Вожди СССР (Млечин) - страница 37

Политическим завещанием первого руководителя Советской России принято считать его знаменитое «Письмо к съезду». Но Ленин не оставлял завещаний! «Письмо к съезду», где речь шла о важнейших кадровых делах, он адресовал очередному, XII съезду партии, состоявшемуся при его жизни. Как и всякий человек, он не верил в скорую смерть, надеялся выздороветь и вернуться к работе.

«Письмо к съезду», как его ни толкуй, содержит только одно прямое указание: снять Сталина с должности генсека. Остальных менять не надо. Но получилось совсем не так, как желал Владимир Ильич. Сталин — единственный, кто остался на своем месте. Всех остальных он со временем уничтожил.

А само письмо Ленина стали считать «троцкистским документом», чуть ли не фальшивкой. Это характерная черта советской системы — желания вождя исполняются, лишь пока он жив и в Кремле. Поэтому нелепы разговоры о наследниках и преемниках.

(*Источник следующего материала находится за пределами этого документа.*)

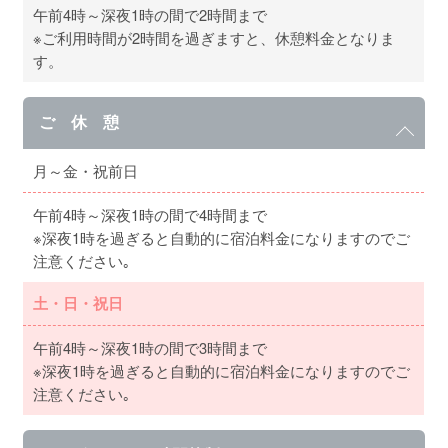
午前4時～深夜1時の間で2時間まで
※ご利用時間が2時間を過ぎますと、休憩料金となりま
す。
ご 休 憩
月～金・祝前日
午前4時～深夜1時の間で4時間まで
※深夜1時を過ぎると自動的に宿泊料金になりますのでご
注意ください｡
土・日・祝日
午前4時～深夜1時の間で3時間まで
※深夜1時を過ぎると自動的に宿泊料金になりますのでご
注意ください｡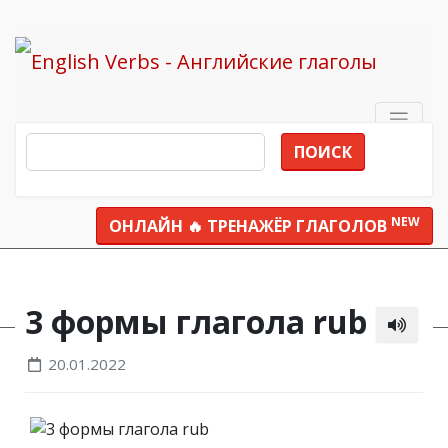
ПОИСК
NEW
ОНЛАЙН 🔥 ТРЕНАЖЁР ГЛАГОЛОВ
Все глаголы
rub
3 формы глагола rub
20.01.2022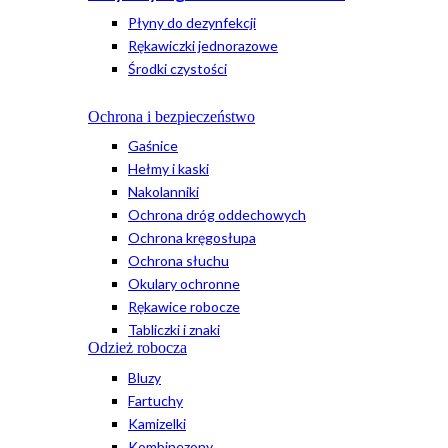
Płyny do dezynfekcji
Rękawiczki jednorazowe
Środki czystości
Ochrona i bezpieczeństwo
Gaśnice
Hełmy i kaski
Nakolanniki
Ochrona dróg oddechowych
Ochrona kręgosłupa
Ochrona słuchu
Okulary ochronne
Rękawice robocze
Tabliczki i znaki
Odzież robocza
Bluzy
Fartuchy
Kamizelki
Kombinezony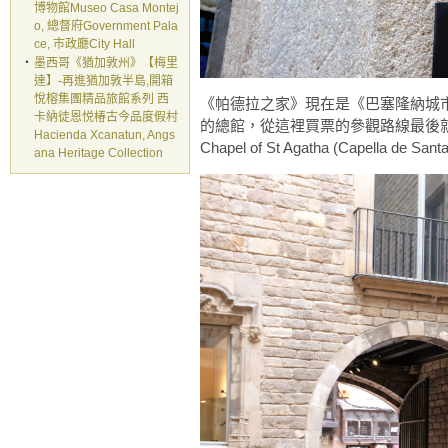
博物館Museo Casa Montej
o, 總督府Government Pala
ce, 市政廳City Hall
‧
墨西哥《猶加敦州》【梅里
達】-再進猶加敦半島,開箱
悅榕集團精品旅館系列 西
《帕德拉之家》現在是《巴塞隆納城市歷史博物館》Bar
卡納徒恩悦椿古今品度假村
的總館，從這裡買票的參觀路線最後就會參觀《大王
Hacienda Xcanatun, Angs
Chapel of St Agatha (Capella de S
ana Heritage Collection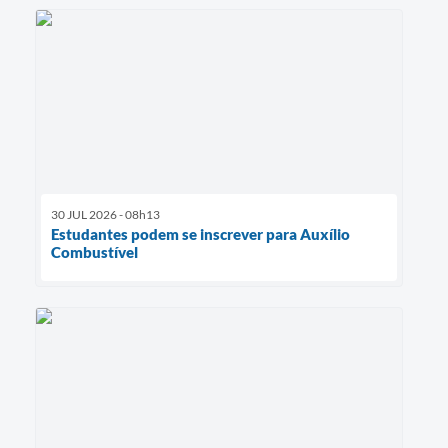
30 JUL 2026 - 08h13
Estudantes podem se inscrever para Auxílio
Combustível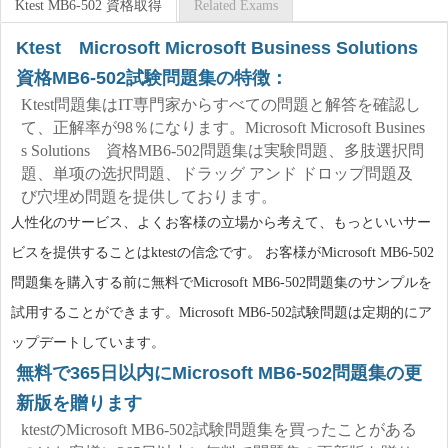
Ktest MB6-502 資格取得
Related Exams
Ktest Microsoft Microsoft Business Solutions
資格MB6-502試験問題集の特徴：
Ktest問題集はIT専門家からすべての問題と解答を確認し
て、正解率が98％になります。Microsoft Microsoft Busines
s Solutions 資格MB6-502問題集は実験問題、多肢選択問
題、単项の选択問題、ドラッグ アンド ドロップ問題及
び穴埋め問題を提供しております。
人性化のサービス、よくお客様の立場から考えて、もっといいサー
ビスを提供することはktestの信念です。 お客様がMicrosoft MB6-502
問題集を購入する前に無料でMicrosoft MB6-502問題集のサンプルを
試用することができます。Microsoft MB6-502試験問題は定期的にア
ップデートしています。
無料で365日以内にMicrosoft MB6-502問題集の更
新版を贈ります
ktestのMicrosoft MB6-502試験問題集を買ったことがある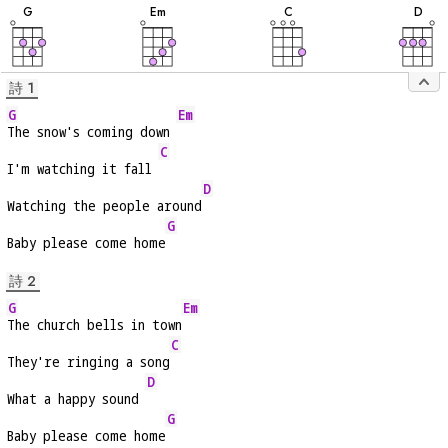
音
音
音
音
G
E
m
C
D
詩 1
G
Em
The snow's coming down 
C
I'm watching it fall 
D
Watching the people around
G
Baby please come home
詩 2
G
Em
The church bells in town
C
They're ringing a song
D
What a happy sound 
G
Baby please come home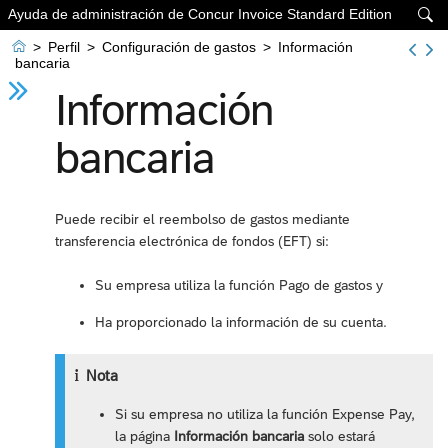
Ayuda de administración de Concur Invoice Standard Edition


>
Perfil
>
Configuración de gastos
>
Información
bancaria
Información
bancaria
Puede recibir el reembolso de gastos mediante
transferencia electrónica de fondos (EFT) si:
Su empresa utiliza la función Pago de gastos y
Ha proporcionado la información de su cuenta.
Nota
Si su empresa no utiliza la función Expense Pay,
la página
Información bancaria
solo estará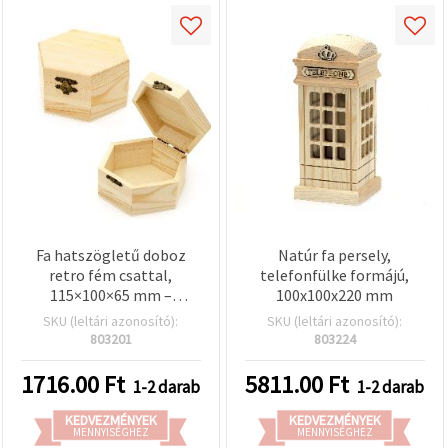
Fa hatszögletű doboz
Natúr fa persely,
retro fém csattal,
telefonfülke formájú,
115×100×65 mm –
100x100x220 mm
dekupázs/DIY
SKU (leltári azonosító):
SKU (leltári azonosító):
803201
803224
1716.00
Ft
5811.00
Ft
1-2 darab
1-2 darab
KEDVEZMÉNYEK
KEDVEZMÉNYEK
MENNYISÉGHEZ
MENNYISÉGHEZ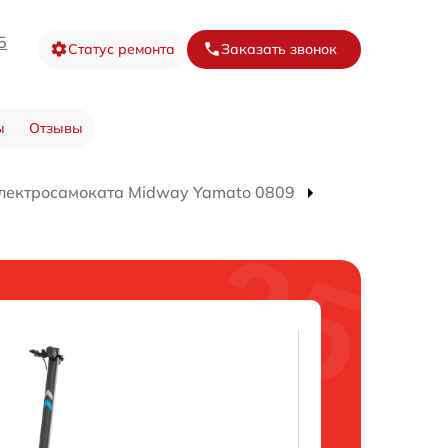
5
Статус ремонта
Заказать звонок
ы
Отзывы
лектросамоката Midway Yamato 0809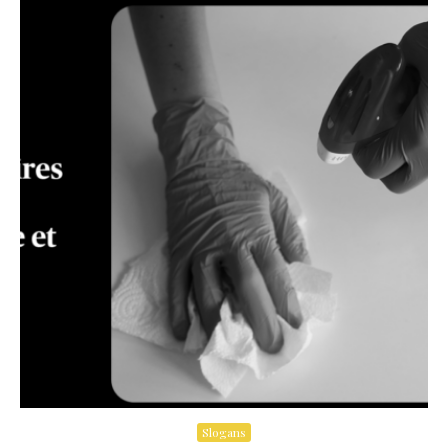
Slogans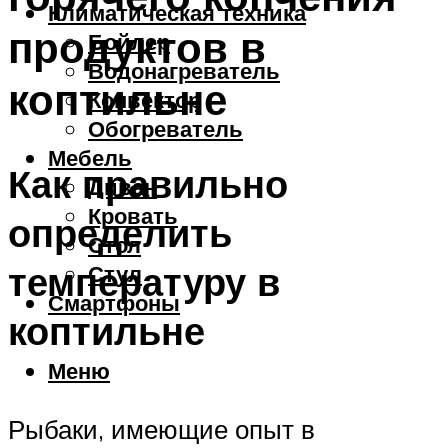
Климатическая техника
продуктов в
Бойлер
Водонагреватель
коптильне
Конвектор
Обогреватель
Мебель
Как правильно
Диван
Кровать
определить
Стол
температуру в
Стул
Смартфоны
коптильне
Меню
Рыбаки, имеющие опыт в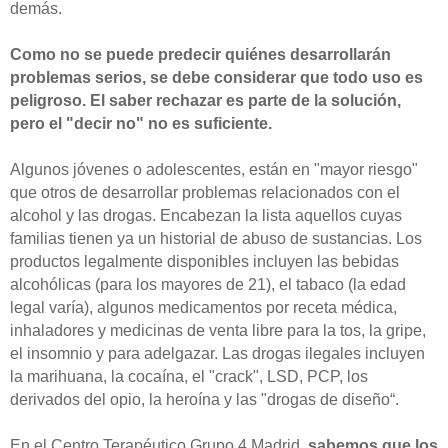
demás.
Como no se puede predecir quiénes desarrollarán
problemas serios, se debe considerar que todo uso es
peligroso. El saber rechazar es parte de la solución,
pero el "decir no" no es suficiente.
Algunos jóvenes o adolescentes, están en "mayor riesgo"
que otros de desarrollar problemas relacionados con el
alcohol y las drogas. Encabezan la lista aquellos cuyas
familias tienen ya un historial de abuso de sustancias. Los
productos legalmente disponibles incluyen las bebidas
alcohólicas (para los mayores de 21), el tabaco (la edad
legal varía), algunos medicamentos por receta médica,
inhaladores y medicinas de venta libre para la tos, la gripe,
el insomnio y para adelgazar. Las drogas ilegales incluyen
la marihuana, la cocaína, el "crack", LSD, PCP, los
derivados del opio, la heroína y las "drogas de diseño“.
En el Centro Terapéutico Grupo 4 Madrid,
sabemos que los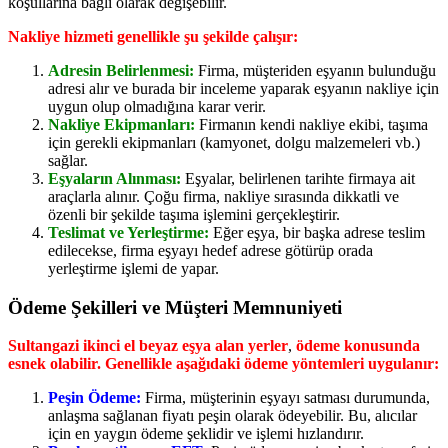
koşullarına bağlı olarak değişebilir.
Nakliye hizmeti genellikle şu şekilde çalışır:
Adresin Belirlenmesi:
Firma, müşteriden eşyanın bulunduğu
adresi alır ve burada bir inceleme yaparak eşyanın nakliye için
uygun olup olmadığına karar verir.
Nakliye Ekipmanları:
Firmanın kendi nakliye ekibi, taşıma
için gerekli ekipmanları (kamyonet, dolgu malzemeleri vb.)
sağlar.
Eşyaların Alınması:
Eşyalar, belirlenen tarihte firmaya ait
araçlarla alınır. Çoğu firma, nakliye sırasında dikkatli ve
özenli bir şekilde taşıma işlemini gerçekleştirir.
Teslimat ve Yerleştirme:
Eğer eşya, bir başka adrese teslim
edilecekse, firma eşyayı hedef adrese götürüp orada
yerleştirme işlemi de yapar.
Ödeme Şekilleri ve Müşteri Memnuniyeti
Sultangazi ikinci el beyaz eşya alan yerler
,
ödeme konusunda
esnek olabilir. Genellikle aşağıdaki ödeme yöntemleri uygulanır:
Peşin Ödeme:
Firma, müşterinin eşyayı satması durumunda,
anlaşma sağlanan fiyatı peşin olarak ödeyebilir. Bu, alıcılar
için en yaygın ödeme şeklidir ve işlemi hızlandırır.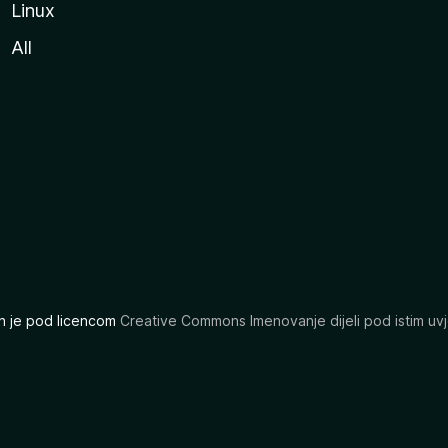
Linux
All
ran je pod licencom
Creative Commons Imenovanje dijeli pod istim uvj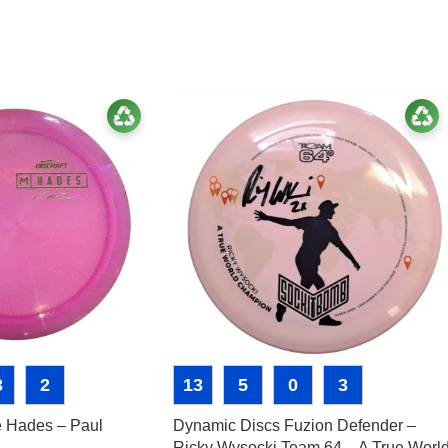
3
2
13
5
0
3
le Hades – Paul
Dynamic Discs Fuzion Defender –
Ricky Wysocki Team 64 – A True Worl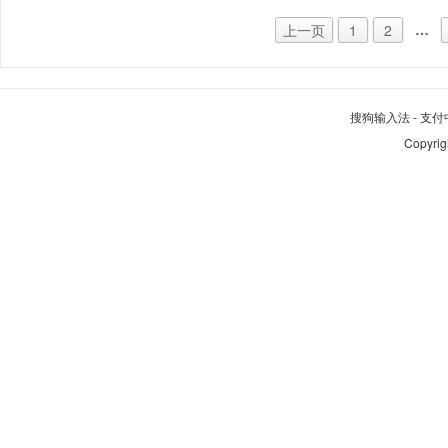
…
上一页
1
2
搜狗输入法
-
支付
Copyrig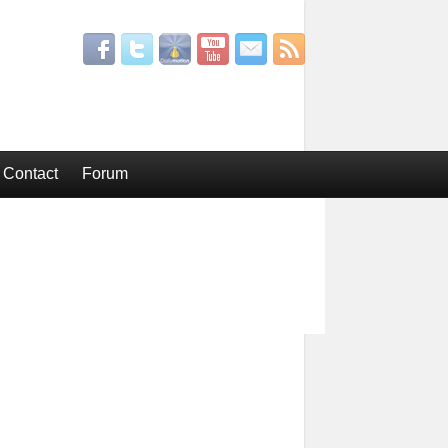
Contact
Forum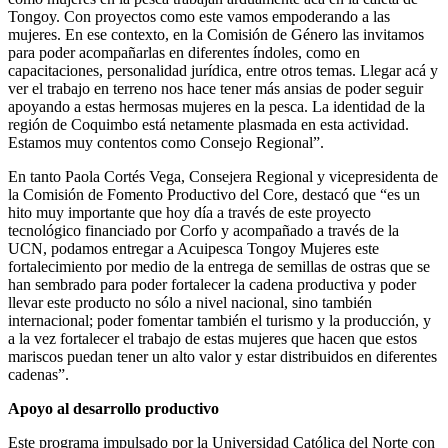
Tongoy. Con proyectos como este vamos empoderando a las
mujeres. En ese contexto, en la Comisión de Género las invitamos
para poder acompañarlas en diferentes índoles, como en
capacitaciones, personalidad jurídica, entre otros temas. Llegar acá y
ver el trabajo en terreno nos hace tener más ansias de poder seguir
apoyando a estas hermosas mujeres en la pesca. La identidad de la
región de Coquimbo está netamente plasmada en esta actividad.
Estamos muy contentos como Consejo Regional”.
En tanto Paola Cortés Vega, Consejera Regional y vicepresidenta de
la Comisión de Fomento Productivo del Core, destacó que “es un
hito muy importante que hoy día a través de este proyecto
tecnológico financiado por Corfo y acompañado a través de la
UCN, podamos entregar a Acuipesca Tongoy Mujeres este
fortalecimiento por medio de la entrega de semillas de ostras que se
han sembrado para poder fortalecer la cadena productiva y poder
llevar este producto no sólo a nivel nacional, sino también
internacional; poder fomentar también el turismo y la producción, y
a la vez fortalecer el trabajo de estas mujeres que hacen que estos
mariscos puedan tener un alto valor y estar distribuidos en diferentes
cadenas”.
Apoyo al desarrollo productivo
Este programa impulsado por la Universidad Católica del Norte con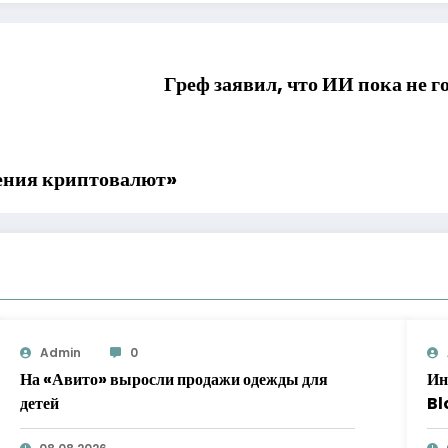
Греф заявил, что ИИ пока не г
ения криптовалют»
Admin
0
На «Авито» выросли продажи одежды для
Ин
детей
Bl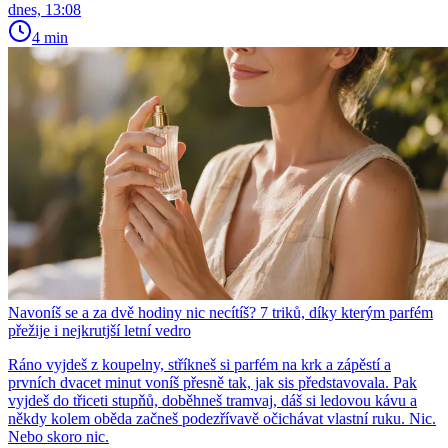
dnes, 13:08
4 min
Navoníš se a za dvě hodiny nic necítíš? 7 triků, díky kterým parfém
přežije i nejkrutjší letní vedro
Ráno vyjdeš z koupelny, stříkneš si parfém na krk a zápěstí a
prvních dvacet minut voníš přesně tak, jak sis představovala. Pak
vyjdeš do třiceti stupňů, doběhneš tramvaj, dáš si ledovou kávu a
někdy kolem oběda začneš podezřívavě očichávat vlastní ruku. Nic.
Nebo skoro nic.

Советские вожди наследников себе не готовили. Прежде всего, никто не собирался умирать. Во-вторых, сознание собственной абсолютной власти и безудержные восхваления подданных подкрепляли уверенность вождя в собственном величии. Он — гигант, рядом — пигмеи. Некому передоверить управление страной.

Похороны Ленина были тогда событием огромного значения. В записках моего дедушки, Владимира Михайловича Млечина, который после Гражданской войны как демобилизованный красный командир поступил в Москве в Высшее техническое училище, я нашел описание этого дня:

«27 января я пришел на Красную площадь, где пылали костры. У костров грелись милиционеры, их было очень мало, красноармейцы, тоже немногочисленные, и люди, которые пришли попрощаться с Лениным.

Кто догадался в те дни привезти топливо и в разных местах разложить костры? Это был человек, сам достойный памятника. И не только потому, что спас от обморожения сотни, а может быть, тысячи и тысячи человек. Он показал наглядно, что должно делать даже в такие минуты, когда все текущее, бытовое, житейское кажется неважным, преходящим, третьестепенным.

Народу было много, но никакой давки, никакого беспорядка. И милиции-то было мало. Порядок как-то складывался сам по себе. Это были не толпы, шли тысячи и тысячи граждан, и каждый инстинктивно знал свое место, не толкаясь, не напирая на других, не пытаясь проскочить вперед.

Такого, как будто никем не организованного, естественно сохранявшегося порядка я после этого уже никогда не видел — ни на парадах, ни во время демонстраций, которые с каждым годом поражали все большим числом блюстителей порядка и все меньшей внутренней дисциплиной и самоорганизацией масс. Людей с жестоким упорством отучали самостоятельно двигаться по жизни… И по улице тоже».